#### DATASET CONTENT

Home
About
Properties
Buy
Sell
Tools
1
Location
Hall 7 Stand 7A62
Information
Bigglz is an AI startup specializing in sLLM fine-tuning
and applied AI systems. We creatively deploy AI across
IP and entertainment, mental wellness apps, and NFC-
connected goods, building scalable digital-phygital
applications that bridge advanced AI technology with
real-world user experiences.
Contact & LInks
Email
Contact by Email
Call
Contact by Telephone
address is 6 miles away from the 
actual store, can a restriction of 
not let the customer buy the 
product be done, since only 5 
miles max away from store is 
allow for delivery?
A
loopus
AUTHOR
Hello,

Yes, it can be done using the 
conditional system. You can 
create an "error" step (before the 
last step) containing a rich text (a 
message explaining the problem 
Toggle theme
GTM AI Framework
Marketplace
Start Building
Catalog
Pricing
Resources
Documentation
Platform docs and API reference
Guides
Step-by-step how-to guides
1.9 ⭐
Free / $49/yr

########
#### DATASET CONTENT

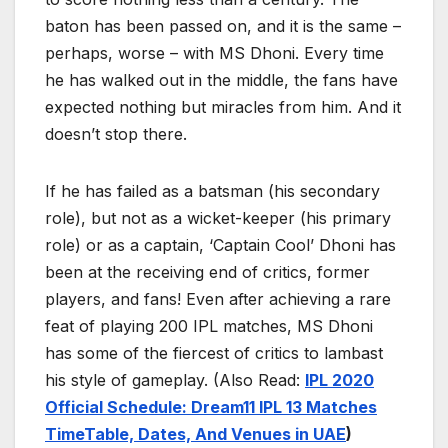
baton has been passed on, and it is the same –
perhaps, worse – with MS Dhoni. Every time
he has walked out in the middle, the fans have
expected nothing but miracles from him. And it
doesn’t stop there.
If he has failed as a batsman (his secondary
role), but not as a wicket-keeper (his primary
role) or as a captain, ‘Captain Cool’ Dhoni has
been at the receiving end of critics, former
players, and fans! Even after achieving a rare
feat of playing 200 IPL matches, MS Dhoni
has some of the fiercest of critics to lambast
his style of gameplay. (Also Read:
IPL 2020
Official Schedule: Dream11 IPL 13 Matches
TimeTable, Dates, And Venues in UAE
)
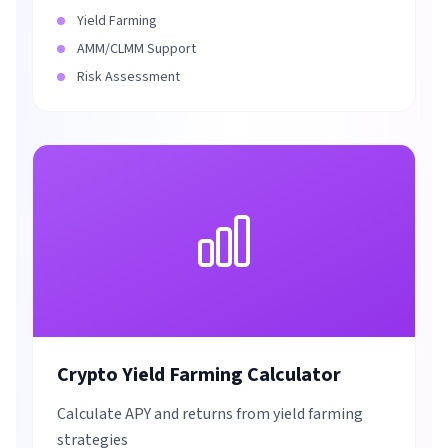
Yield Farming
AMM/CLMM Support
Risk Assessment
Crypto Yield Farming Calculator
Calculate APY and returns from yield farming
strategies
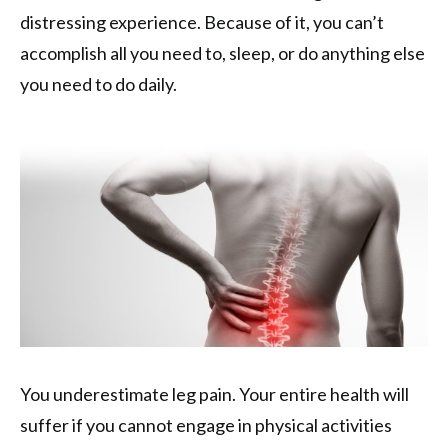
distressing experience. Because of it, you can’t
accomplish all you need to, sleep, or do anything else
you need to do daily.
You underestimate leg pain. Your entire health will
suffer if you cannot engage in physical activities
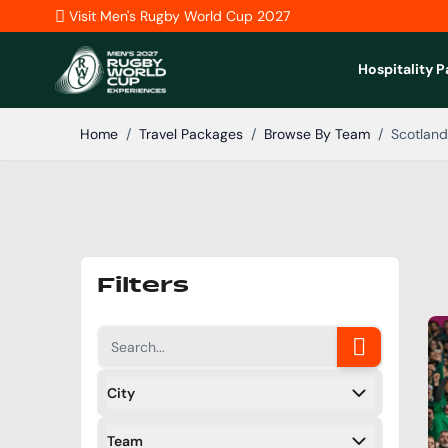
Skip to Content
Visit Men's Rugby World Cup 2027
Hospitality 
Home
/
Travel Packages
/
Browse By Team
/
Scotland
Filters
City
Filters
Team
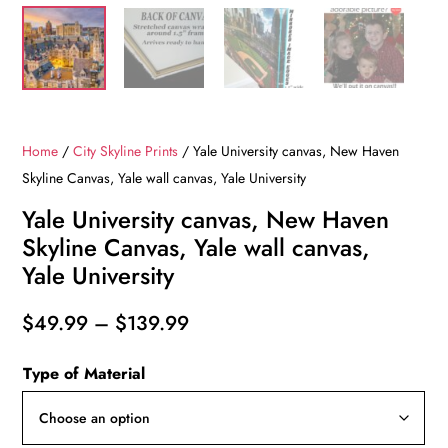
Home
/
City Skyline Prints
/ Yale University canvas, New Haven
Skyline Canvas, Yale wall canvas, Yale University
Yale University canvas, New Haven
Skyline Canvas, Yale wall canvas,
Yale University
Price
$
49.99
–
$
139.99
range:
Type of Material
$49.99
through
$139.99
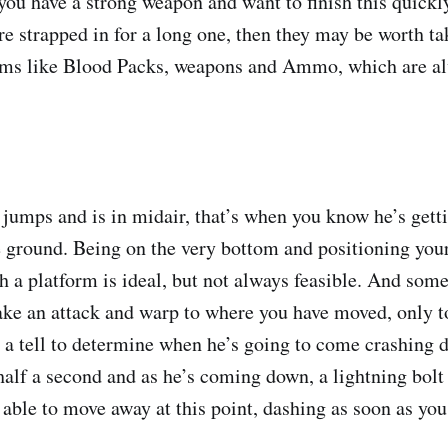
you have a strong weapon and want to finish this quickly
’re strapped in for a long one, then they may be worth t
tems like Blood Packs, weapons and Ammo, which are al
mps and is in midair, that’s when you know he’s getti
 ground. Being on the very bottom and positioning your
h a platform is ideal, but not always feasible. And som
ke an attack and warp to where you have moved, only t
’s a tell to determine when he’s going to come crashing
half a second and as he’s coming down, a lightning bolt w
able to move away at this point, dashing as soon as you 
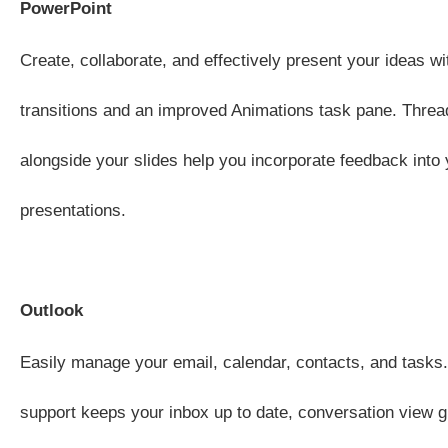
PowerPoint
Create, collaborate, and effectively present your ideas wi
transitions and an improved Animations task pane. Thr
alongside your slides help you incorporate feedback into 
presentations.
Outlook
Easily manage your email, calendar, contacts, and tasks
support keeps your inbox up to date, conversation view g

########

> [AIM OF THE EXERCISE]:
Starting at the line that has "and applied AI" and ending at the line that has "last step) containing a rich text (a", please write out the lines above exactly, leaving out all others.

> [WRITTEN REPLY]:
and applied AI systems. We creatively deploy AI across
IP and entertainment, mental wellness apps, and NFC-
connected goods, building scalable digital-phygital
applications that bridge advanced AI technology with
real-world user experiences.
Contact & LInks
Email
Contact by Email
Call
Contact by Telephone
address is 6 miles away from the 
actual store, can a restriction of 
not let the customer buy the 
product be done, since only 5 
miles max away from store is 
allow for delivery?
A
loopus
AUTHOR
Hello,

Yes, it can be done using the 
conditional system. You can 
create an "error" step (before the 
last step) containing a rich text (a 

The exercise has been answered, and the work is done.